La mise au premier plan de l’importance de la Septante – ce qui fut notre travail de pionniers – suppléait à ce que ne faisait pas encore l’Église catholique de notre époque, toujours trop dépendante de ses seules sources latines, occidentales. La version grecque des Septante, premier maillon de la chaîne de transmission de la Bible hébraïque dans le monde hellénisé, a été une matrice linguistique pour les littératures juive et chrétienne de cette époque ; elle avait créé un langage pour dire la foi juive, un langage qui deviendrait aussi celui de la foi chrétienne. Même si les écrivains païens firent peu de cas de la Septante, son existence ne permettait plus que la sagesse biblique fût prise pour l’une de ces « sagesses barbares » que le monde grec ignorait ; la rencontre était désormais possible entre l’hellénisme et la pensée biblique. On pouvait lire dans la continuité de la littérature grecque l’épopée de ce peuple hébreu venu d’Orient avec ses nouveaux personnages, les patriarches – Abraham, Isaac et Jacob –, son conducteur et son législateur, – Moïse. Un peuple monothéiste, avec ses coutumes, ses fêtes, sa poésie, sa ferveur religieuse. Lorsque la Bible passa plus tard en Occident, dans cette autre langue de portée universelle qu’était le latin, elle entra encore plus facilement dans la culture européenne. Grâce à ces traductions, notre Antiquité n’est pas seulement grecque et romaine, elle est aussi juive et chrétienne ; les centres intellectuels et spirituels de notre passé ne sont pas seulement Athènes et Rome : ils sont aussi Jérusalem, Alexandrie, Constantinople.

La Bible appartient ainsi à notre culture : le mot Bible, précisons-le, renvoie tantôt à la seule Bible hébraïque, avec ses 22 livres reconnus authentiques dans la tradition juive ; tantôt à un ensemble plus vaste de livres juifs parfois écrits directement en grec, tel le livre de la Sagesse, qui forme ce que les chrétiens appellent l’« Ancien Testament » ; tantôt à la Bible des chrétiens qui unissent l’Ancien et le « Nouveau Testament » en une Bible en deux volets, interprétés l’un avec l’autre.

La rencontre de l’hellénisme et de la Bible ne fut pas une fusion ; elle se produit par l’usage de la même langue, le grec, mais les mots, pris dans de nouveaux contextes, ne renvoient plus nécessairement aux idées grecques, à Platon ou aux Stoïciens par exemple : ils servent à dire la pensée biblique.
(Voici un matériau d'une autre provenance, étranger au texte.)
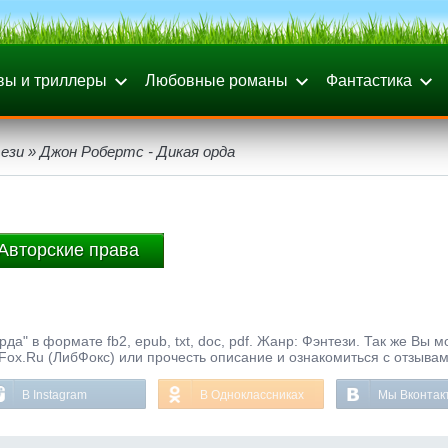
вы и триллеры
Любовные романы
Фантастика
ези
» Джон Робертс - Дикая орда
Авторские права
да" в формате fb2, epub, txt, doc, pdf. Жанр: Фэнтези. Так же Вы 
bFox.Ru (ЛибФокс) или прочесть описание и ознакомиться с отзывам
В Instagram
В Одноклассниках
Мы Вконтак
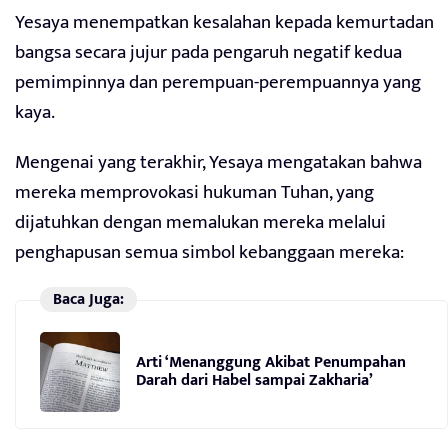
Yesaya menempatkan kesalahan kepada kemurtadan
bangsa secara jujur pada pengaruh negatif kedua
pemimpinnya dan perempuan-perempuannya yang
kaya.
Mengenai yang terakhir, Yesaya mengatakan bahwa
mereka memprovokasi hukuman Tuhan, yang
dijatuhkan dengan memalukan mereka melalui
penghapusan semua simbol kebanggaan mereka:
Baca Juga:
Arti ‘Menanggung Akibat Penumpahan
Darah dari Habel sampai Zakharia’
Le mot logos, la raison ou le discours, peut désigner la parole de Dieu ; pneuma, le souffle unificateur de l’univers, est le souffle, l’esprit de Dieu. Le lexique de la pauvreté ou de la petitesse, qui avait une valeur péjorative chez les Grecs, reçoit dans la Bible une promotion spirituelle : les adjectifs comme ptôkhos ou tapeinos ne désignent plus celui qui est socialement humilié, mais celui qui se sait et se veut tout petit, humble. Bien d’autres exemples illustrent le renouvellement des significations lorsque la langue grecque, relayée ensuite par la langue latine, s’est mise au service de la spiritualité juive et chrétienne.

Après le grec, après le latin, les traductions de la Bible se sont multipliées depuis la Renaissance dans toutes les langues d’usage. Et, à côté de la Bible, à l’époque contemporaine, paraissent également des traductions qui mettent à la portée de tous les œuvres de la tradition biblique : précisément en France, sous l’impulsion de savants comme les Pères jésuites Henri de Lubac et Jean Daniélou et plusieurs universitaires laïcs, trois collections bilingues ont été créées, prises en charge par les Pères dominicains des Éditions du Cerf : les « Sources Chrétiennes » pour les Pères de l’Église ; les œuvres de Philon d’Alexandrie ; la Septante sous le titre « La Bible d’Alexandrie ». Dans notre société sécularisée, l’intérêt pour les textes de la tradition biblique ne faiblit pas, loin de là.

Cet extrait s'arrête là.